A publicação permite antever um panorama de posicionamentos doutrinários contemporâneos não contemplado em pesquisas no Brasil, assinalando as formas de regulação da sexualidade em contextos religiosos. As mudanças recentes apresentam-se no contraste entre perspectivas hegemônicas e minoritárias. Tensões são evidenciadas, relativas aos direitos humanos e ao exercício da sexualidade. Por exemplo, enquanto a Igreja Católica mantém a condenação oficial de práticas abortivas e uso de contraceptivos, como os preservativos, cresce o número de mulheres pobres que morrem em situações de aborto clandestino. O discurso religioso cristão – em uma perspectiva hegemônica – se apresenta com uma grande carga de concepções morais apesar de propagar a idéia de ‘acolhida’ de homossexuais: são difundidas nesse universo representações que caracterizam as práticas homossexuais como “pecado”, “anormalidade” e comportamento que se opõe ao “plano divino”. O aborto permanece como tema tabu em diferentes cenários religiosos, quase sempre condenado, a partir da valorização e respeito à vida humana. O embate travado em torno da proposta evangélica de reversão da homossexualidade por meio de terapias e/ou conversão religiosa ressalta a complexidade da articulação entre religião e sexualidade.

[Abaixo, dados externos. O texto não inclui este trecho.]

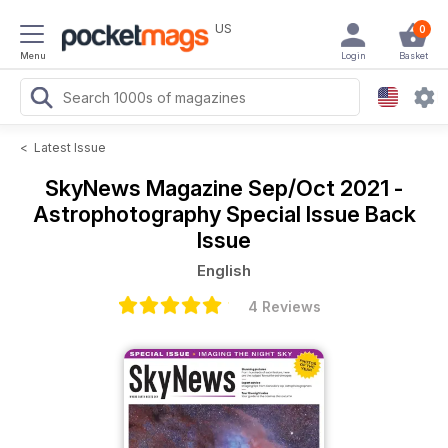
US
0
Menu
Login
Basket
<
Latest Issue
SkyNews Magazine
Sep/Oct 2021 -
Astrophotography Special Issue Back
Issue
English
4 Reviews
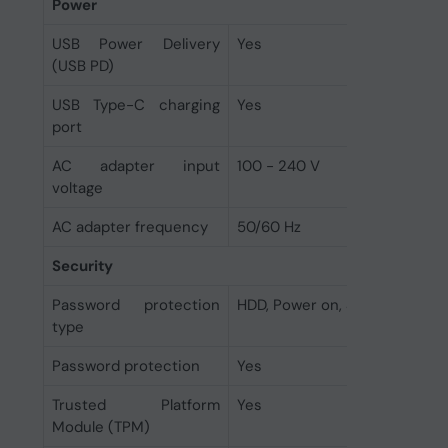
Power
USB Power Delivery
Yes
(USB PD)
USB Type-C charging
Yes
port
AC adapter input
100 - 240 V
voltage
AC adapter frequency
50/60 Hz
Security
Password protection
HDD, Power on, Supervisor
type
Password protection
Yes
Trusted Platform
Yes
Module (TPM)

Homossexualidade, aborto e AIDS: convicções e responsabilidades
O primeiro conjunto de textos (Religião e seus posicionamentos I) aborda a aceitação/condenação da homossexualidade em distintas perspectivas religiosas, chamando a atenção pra o conservadorismo das doutrinas quando o assunto é sexualidade.
A posição oficial da Igreja Católica é contrária à prática da homossexualidade, principalmente a partir de um posicionamento acerca da legitimidade do projeto de Parceria Civil: “a Igreja Católica não admite que se façam comparações entre a união entre pessoas do mesmo sexo e o matrimônio no sentido cristão do termo”. Por outro lado, o catolicismo comporta posturas mais flexíveis no convívio cotidiano entre fiéis e sacerdotes, como mostra o sacerdote franciscano Antônio Moser, ao comentar sobre a crescente sensibilidade pastoral para o atendimento a homossexuais no Brasil.
Outro posicionamento cristão abordado é o da Igreja Anglicana, que concebe a homossexualidade como “incompatível com as Sagradas Escrituras”. Nesse sentido, a Diocese Anglicana do Recife chega a proibir a ordenação de clérigos homossexuais ou de heterossexuais “que defendam a normalidade da opção homoerótica”. A Igreja Presbiteriana no Brasil (em uma perspectiva hegemônica) também condena a homossexualidade como “pecado”, alinhada a outras denominações protestantes, portadoras de uma ética sexual puritana centrada em perspectiva literalista da Bíblia. Já a visão do espiritismo kardecista considera a existência de uma trajetória do espírito em sucessivas vidas. A teoria da reencarnação compreende a homossexualidade como uma tendência/personalidade adquirida em experiências vivenciadas em diferentes encarnações. Do ponto de vista dos ensinamentos doutrinários, a homossexualidade pode ser significada também como uma “prova”, possibilidade de “educação dos sentimentos” através dos sofrimentos e lutas interiores.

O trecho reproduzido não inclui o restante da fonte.